On the other hand, from where I’m sitting now, I look back on all that I’ve done, all that I’ve created or built or experienced, I look at my own dreams come true and I see that they all took time. Sometimes a lot of time. Almost always more time than I expected and certainly more time than I would have liked. It took me a year to learn the basics of coaching, longer to become good at it. It took me more than a year to build my business to the point where I could leave my day job. Heck, It took me more than a year to plan and save and get to Paris for our 10th wedding anniversary!
From here my heart breaks to think of those singers on The Voice who say that if they don’t make it after one year, they’re giving up. One year of hard work and then, “That’s it. I’m done with music.”
Never be done with music.
Sure, after one year things might have to change. There may be no more rent-free living with your parents. You may have to get a part-time job to continue. You may have to cut back on the 7-day a week devotion because it’s exhausting. Things may have to change but that doesn’t mean it’s time to give up.
We can’t manage how long our dreams take to happen or even whether they’ll happen at all. We can only manage the time and energy that we devote to them.

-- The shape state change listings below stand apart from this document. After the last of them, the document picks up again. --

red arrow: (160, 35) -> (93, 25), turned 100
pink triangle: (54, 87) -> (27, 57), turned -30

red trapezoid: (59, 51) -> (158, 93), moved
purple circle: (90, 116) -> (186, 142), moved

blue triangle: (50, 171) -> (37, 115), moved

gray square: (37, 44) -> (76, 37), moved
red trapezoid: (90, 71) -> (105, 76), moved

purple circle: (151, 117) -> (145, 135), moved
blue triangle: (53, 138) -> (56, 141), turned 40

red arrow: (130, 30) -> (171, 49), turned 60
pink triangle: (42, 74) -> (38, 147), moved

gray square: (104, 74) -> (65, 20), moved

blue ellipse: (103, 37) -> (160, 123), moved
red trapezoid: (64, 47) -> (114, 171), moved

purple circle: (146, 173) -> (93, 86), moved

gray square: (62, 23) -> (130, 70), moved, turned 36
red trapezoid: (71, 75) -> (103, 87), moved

You may be willing to give one year to your dream but that doesn’t mean your dream takes one year to grow.
When one young singer was sent home from The Voice, she left the stage in tears. Gwen Stefani, who is one of the judges, told her not to give up. She said, “Do you know how many years I was in a band before I was on the radio? Nine!!” Mega star Gwen Stefani spent nine years playing before she was on the radio!!
I’m not saying that one year isn’t a powerful time to give yourself over to your dream. I’m saying this.
If after one year, you have fallen in love, don’t give up. It takes time for things to grow.
I’m also saying don’t get attached to one particular form of dream delivery. That singer (and many others) may not win The Voice but there are a myriad of other ways for her aspirations to be fulfilled, many more than she’s even dreamed of.
That’s true for you and me too.
When one incarnation of your dream doesn’t fall into place, don’t give up. When on year hasn’t seen everything fall perfectly into place, don’t give up.
Let your love for what you love guide your way. Let it keep you on your path of dream development and discovery. Be smart and practical about building foundations but don’t think that means having to give up your dreams and ideals. The marriage of the practical and the aspirational is what creative living is all about.